■ Assigned task ■
Locate each line in the records containing "kabli". Copy it.

■ Material provided ■
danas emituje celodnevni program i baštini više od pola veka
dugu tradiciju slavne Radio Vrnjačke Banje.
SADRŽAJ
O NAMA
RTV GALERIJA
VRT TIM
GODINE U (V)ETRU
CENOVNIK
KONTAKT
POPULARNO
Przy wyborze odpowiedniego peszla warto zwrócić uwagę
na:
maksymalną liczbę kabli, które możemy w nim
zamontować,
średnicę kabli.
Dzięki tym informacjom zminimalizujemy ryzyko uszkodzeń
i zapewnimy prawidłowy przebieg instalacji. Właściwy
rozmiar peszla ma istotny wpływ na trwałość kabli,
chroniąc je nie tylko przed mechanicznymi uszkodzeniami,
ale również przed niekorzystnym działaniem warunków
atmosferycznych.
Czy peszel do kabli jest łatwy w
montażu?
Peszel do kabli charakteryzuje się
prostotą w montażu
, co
* * *
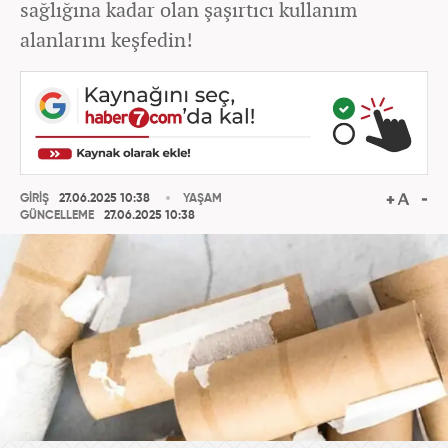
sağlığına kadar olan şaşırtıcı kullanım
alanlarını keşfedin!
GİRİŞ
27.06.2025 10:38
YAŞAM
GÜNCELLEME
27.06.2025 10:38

■ Response for this exercise ■
maksymalną liczbę kabli, które możemy w nim
średnicę kabli.
rozmiar peszla ma istotny wpływ na trwałość kabli,
Czy peszel do kabli jest łatwy w
Peszel do kabli charakteryzuje się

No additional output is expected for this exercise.